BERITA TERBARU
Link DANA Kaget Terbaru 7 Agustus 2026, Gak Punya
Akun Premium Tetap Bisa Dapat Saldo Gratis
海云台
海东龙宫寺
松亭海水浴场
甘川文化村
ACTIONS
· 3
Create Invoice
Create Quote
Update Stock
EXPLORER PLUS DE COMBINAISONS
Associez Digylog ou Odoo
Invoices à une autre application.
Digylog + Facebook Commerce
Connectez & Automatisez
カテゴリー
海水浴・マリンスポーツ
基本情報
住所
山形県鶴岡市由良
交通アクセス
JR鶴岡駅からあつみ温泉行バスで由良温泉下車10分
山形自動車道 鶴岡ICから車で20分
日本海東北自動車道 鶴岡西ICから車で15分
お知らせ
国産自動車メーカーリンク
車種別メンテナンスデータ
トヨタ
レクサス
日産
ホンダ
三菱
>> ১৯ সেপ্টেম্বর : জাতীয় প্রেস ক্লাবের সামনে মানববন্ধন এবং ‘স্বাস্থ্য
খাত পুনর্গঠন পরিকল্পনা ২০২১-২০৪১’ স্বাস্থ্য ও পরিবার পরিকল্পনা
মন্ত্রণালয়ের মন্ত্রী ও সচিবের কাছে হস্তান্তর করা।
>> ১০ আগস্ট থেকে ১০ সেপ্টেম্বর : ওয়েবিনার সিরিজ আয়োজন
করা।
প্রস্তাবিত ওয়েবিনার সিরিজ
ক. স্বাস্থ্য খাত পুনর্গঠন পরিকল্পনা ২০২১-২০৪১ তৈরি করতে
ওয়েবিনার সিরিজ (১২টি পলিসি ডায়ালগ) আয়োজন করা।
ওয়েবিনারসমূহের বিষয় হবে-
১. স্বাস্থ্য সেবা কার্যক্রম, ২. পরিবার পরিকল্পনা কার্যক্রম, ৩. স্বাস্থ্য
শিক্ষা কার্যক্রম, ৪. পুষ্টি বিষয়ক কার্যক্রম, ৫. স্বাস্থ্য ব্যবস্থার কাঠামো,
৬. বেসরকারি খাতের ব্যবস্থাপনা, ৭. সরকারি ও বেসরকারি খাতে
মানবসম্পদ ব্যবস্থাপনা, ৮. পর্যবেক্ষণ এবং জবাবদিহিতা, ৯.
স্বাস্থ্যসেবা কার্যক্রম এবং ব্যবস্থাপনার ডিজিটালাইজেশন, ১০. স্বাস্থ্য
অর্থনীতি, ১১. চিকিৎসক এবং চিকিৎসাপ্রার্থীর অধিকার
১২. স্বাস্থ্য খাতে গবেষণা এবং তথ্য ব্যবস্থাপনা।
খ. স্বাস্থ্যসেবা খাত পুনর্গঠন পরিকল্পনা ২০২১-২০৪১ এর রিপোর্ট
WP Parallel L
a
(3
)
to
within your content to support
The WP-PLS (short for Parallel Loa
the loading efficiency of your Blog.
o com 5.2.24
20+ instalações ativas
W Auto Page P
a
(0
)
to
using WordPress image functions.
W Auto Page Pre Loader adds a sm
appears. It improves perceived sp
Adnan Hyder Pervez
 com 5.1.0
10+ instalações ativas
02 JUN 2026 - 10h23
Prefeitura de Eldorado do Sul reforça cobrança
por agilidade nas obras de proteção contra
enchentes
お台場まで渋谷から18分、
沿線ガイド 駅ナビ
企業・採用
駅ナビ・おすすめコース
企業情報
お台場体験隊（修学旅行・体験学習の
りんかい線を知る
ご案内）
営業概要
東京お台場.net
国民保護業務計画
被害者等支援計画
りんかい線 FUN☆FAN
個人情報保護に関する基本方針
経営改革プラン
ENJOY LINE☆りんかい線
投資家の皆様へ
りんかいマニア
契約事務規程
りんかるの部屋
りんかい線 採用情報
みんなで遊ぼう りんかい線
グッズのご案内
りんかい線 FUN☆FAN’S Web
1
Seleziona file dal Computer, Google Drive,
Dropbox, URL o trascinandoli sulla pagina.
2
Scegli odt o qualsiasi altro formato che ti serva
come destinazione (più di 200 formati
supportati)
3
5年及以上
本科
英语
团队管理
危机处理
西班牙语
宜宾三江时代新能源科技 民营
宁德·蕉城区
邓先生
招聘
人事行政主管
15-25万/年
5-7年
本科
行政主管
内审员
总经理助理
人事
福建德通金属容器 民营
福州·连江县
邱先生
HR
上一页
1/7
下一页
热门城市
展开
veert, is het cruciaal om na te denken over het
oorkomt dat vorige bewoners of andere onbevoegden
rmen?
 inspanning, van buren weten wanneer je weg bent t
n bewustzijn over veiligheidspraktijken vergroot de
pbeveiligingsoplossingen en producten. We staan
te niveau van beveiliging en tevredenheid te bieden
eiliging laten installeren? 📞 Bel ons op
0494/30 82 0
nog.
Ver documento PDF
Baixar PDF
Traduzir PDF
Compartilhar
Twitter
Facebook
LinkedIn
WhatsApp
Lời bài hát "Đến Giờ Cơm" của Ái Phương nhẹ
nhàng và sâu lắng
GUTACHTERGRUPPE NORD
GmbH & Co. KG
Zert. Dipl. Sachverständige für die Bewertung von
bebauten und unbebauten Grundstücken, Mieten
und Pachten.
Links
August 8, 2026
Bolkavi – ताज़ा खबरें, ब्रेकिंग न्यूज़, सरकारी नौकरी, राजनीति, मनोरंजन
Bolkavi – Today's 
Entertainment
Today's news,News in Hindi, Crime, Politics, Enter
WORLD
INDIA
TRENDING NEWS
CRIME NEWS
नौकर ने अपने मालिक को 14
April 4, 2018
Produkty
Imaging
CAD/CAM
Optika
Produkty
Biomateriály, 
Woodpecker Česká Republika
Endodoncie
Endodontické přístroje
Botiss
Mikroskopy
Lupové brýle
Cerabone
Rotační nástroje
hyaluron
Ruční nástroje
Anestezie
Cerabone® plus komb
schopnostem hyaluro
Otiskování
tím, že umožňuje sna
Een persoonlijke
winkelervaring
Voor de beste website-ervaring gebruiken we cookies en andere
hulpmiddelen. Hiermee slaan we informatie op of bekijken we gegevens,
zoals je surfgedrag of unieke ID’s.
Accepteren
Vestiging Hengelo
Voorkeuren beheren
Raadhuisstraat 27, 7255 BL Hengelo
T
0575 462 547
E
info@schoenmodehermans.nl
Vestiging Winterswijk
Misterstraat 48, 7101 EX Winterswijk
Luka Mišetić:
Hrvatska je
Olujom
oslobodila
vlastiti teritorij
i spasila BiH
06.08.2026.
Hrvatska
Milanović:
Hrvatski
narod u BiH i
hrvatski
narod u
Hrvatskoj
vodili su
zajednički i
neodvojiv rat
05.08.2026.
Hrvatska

----

_What you need to do_.
Give back all of the data above without any alteration.

_Solution below_.
BERITA TERBARU
Link DANA Kaget Terbaru 7 Agustus 2026, Gak Punya
Akun Premium Tetap Bisa Dapat Saldo Gratis
海云台
海东龙宫寺
松亭海水浴场
甘川文化村
ACTIONS
· 3
Create Invoice
Create Quote
Update Stock
EXPLORER PLUS DE COMBINAISONS
Associez Digylog ou Odoo
Invoices à une autre application.
Digylog + Facebook Commerce
Connectez & Automatisez
カテゴリー
海水浴・マリンスポーツ
基本情報
住所
山形県鶴岡市由良
交通アクセス
JR鶴岡駅からあつみ温泉行バスで由良温泉下車10分
山形自動車道 鶴岡ICから車で20分
日本海東北自動車道 鶴岡西ICから車で15分
お知らせ
国産自動車メーカーリンク
車種別メンテナンスデータ
トヨタ
レクサス
日産
ホンダ
三菱
>> ১৯ সেপ্টেম্বর : জাতীয় প্রেস ক্লাবের সামনে মানববন্ধন এবং ‘স্বাস্থ্য
খাত পুনর্গঠন পরিকল্পনা ২০২১-২০৪১’ স্বাস্থ্য ও পরিবার পরিকল্পনা
মন্ত্রণালয়ের মন্ত্রী ও সচিবের কাছে হস্তান্তর করা।
>> ১০ আগস্ট থেকে ১০ সেপ্টেম্বর : ওয়েবিনার সিরিজ আয়োজন
করা।
প্রস্তাবিত ওয়েবিনার সিরিজ
ক. স্বাস্থ্য খাত পুনর্গঠন পরিকল্পনা ২০২১-২০৪১ তৈরি করতে
ওয়েবিনার সিরিজ (১২টি পলিসি ডায়ালগ) আয়োজন করা।
ওয়েবিনারসমূহের বিষয় হবে-
১. স্বাস্থ্য সেবা কার্যক্রম, ২. পরিবার পরিকল্পনা কার্যক্রম, ৩. স্বাস্থ্য
শিক্ষা কার্যক্রম, ৪. পুষ্টি বিষয়ক কার্যক্রম, ৫. স্বাস্থ্য ব্যবস্থার কাঠামো,
৬. বেসরকারি খাতের ব্যবস্থাপনা, ৭. সরকারি ও বেসরকারি খাতে
মানবসম্পদ ব্যবস্থাপনা, ৮. পর্যবেক্ষণ এবং জবাবদিহিতা, ৯.
স্বাস্থ্যসেবা কার্যক্রম এবং ব্যবস্থাপনার ডিজিটালাইজেশন, ১০. স্বাস্থ্য
অর্থনীতি, ১১. চিকিৎসক এবং চিকিৎসাপ্রার্থীর অধিকার
১২. স্বাস্থ্য খাতে গবেষণা এবং তথ্য ব্যবস্থাপনা।
খ. স্বাস্থ্যসেবা খাত পুনর্গঠন পরিকল্পনা ২০২১-২০৪১ এর রিপোর্ট
WP Parallel L
a
(3
)
to
within your content to support
The WP-PLS (short for Parallel Loa
the loading efficiency of your Blog.
o com 5.2.24
20+ instalações ativas
W Auto Page P
a
(0
)
to
using WordPress image functions.
W Auto Page Pre Loader adds a sm
appears. It improves perceived sp
Adnan Hyder Pervez
 com 5.1.0
10+ instalações ativas
02 JUN 2026 - 10h23
Prefeitura de Eldorado do Sul reforça cobrança
por agilidade nas obras de proteção contra
enchentes
お台場まで渋谷から18分、
沿線ガイド 駅ナビ
企業・採用
駅ナビ・おすすめコース
企業情報
お台場体験隊（修学旅行・体験学習の
りんかい線を知る
ご案内）
営業概要
東京お台場.net
国民保護業務計画
被害者等支援計画
りんかい線 FUN☆FAN
個人情報保護に関する基本方針
経営改革プラン
ENJOY LINE☆りんかい線
投資家の皆様へ
りんかいマニア
契約事務規程
りんかるの部屋
りんかい線 採用情報
みんなで遊ぼう りんかい線
グッズのご案内
りんかい線 FUN☆FAN’S Web
1
Seleziona file dal Computer, Google Drive,
Dropbox, URL o trascinandoli sulla pagina.
2
Scegli odt o qualsiasi altro formato che ti serva
come destinazione (più di 200 formati
supportati)
3
5年及以上
本科
英语
团队管理
危机处理
西班牙语
宜宾三江时代新能源科技 民营
宁德·蕉城区
邓先生
招聘
人事行政主管
15-25万/年
5-7年
本科
行政主管
内审员
总经理助理
人事
福建德通金属容器 民营
福州·连江县
邱先生
HR
上一页
1/7
下一页
热门城市
展开
veert, is het cruciaal om na te denken over het
oorkomt dat vorige bewoners of andere onbevoegden
rmen?
 inspanning, van buren weten wanneer je weg bent t
n bewustzijn over veiligheidspraktijken vergroot de
pbeveiligingsoplossingen en producten. We staan
te niveau van beveiliging en tevredenheid te bieden
eiliging laten installeren? 📞 Bel ons op
0494/30 82 0
nog.
Ver documento PDF
Baixar PDF
Traduzir PDF
Compartilhar
Twitter
Facebook
LinkedIn
WhatsApp
Lời bài hát "Đến Giờ Cơm" của Ái Phương nhẹ
nhàng và sâu lắng
GUTACHTERGRUPPE NORD
GmbH & Co. KG
Zert. Dipl. Sachverständige für die Bewertung von
bebauten und unbebauten Grundstücken, Mieten
und Pachten.
Links
August 8, 2026
Bolkavi – ताज़ा खबरें, ब्रेकिंग न्यूज़, सरकारी नौकरी, राजनीति, मनोरंजन
Bolkavi – Today's 
Entertainment
Today's news,News in Hindi, Crime, Politics, Enter
WORLD
INDIA
TRENDING NEWS
CRIME NEWS
नौकर ने अपने मालिक को 14
April 4, 2018
Produkty
Imaging
CAD/CAM
Optika
Produkty
Biomateriály, 
Woodpecker Česká Republika
Endodoncie
Endodontické přístroje
Botiss
Mikroskopy
Lupové brýle
Cerabone
Rotační nástroje
hyaluron
Ruční nástroje
Anestezie
Cerabone® plus komb
schopnostem hyaluro
Otiskování
tím, že umožňuje sna
Een persoonlijke
winkelervaring
Voor de beste website-ervaring gebruiken we cookies en andere
hulpmiddelen. Hiermee slaan we informatie op of bekijken we gegevens,
zoals je surfgedrag of unieke ID’s.
Accepteren
Vestiging Hengelo
Voorkeuren beheren
Raadhuisstraat 27, 7255 BL Hengelo
T
0575 462 547
E
info@schoenmodehermans.nl
Vestiging Winterswijk
Misterstraat 48, 7101 EX Winterswijk
Luka Mišetić:
Hrvatska je
Olujom
oslobodila
vlastiti teritorij
i spasila BiH
06.08.2026.
Hrvatska
Milanović:
Hrvatski
narod u BiH i
hrvatski
narod u
Hrvatskoj
vodili su
zajednički i
neodvojiv rat
05.08.2026.
Hrvatska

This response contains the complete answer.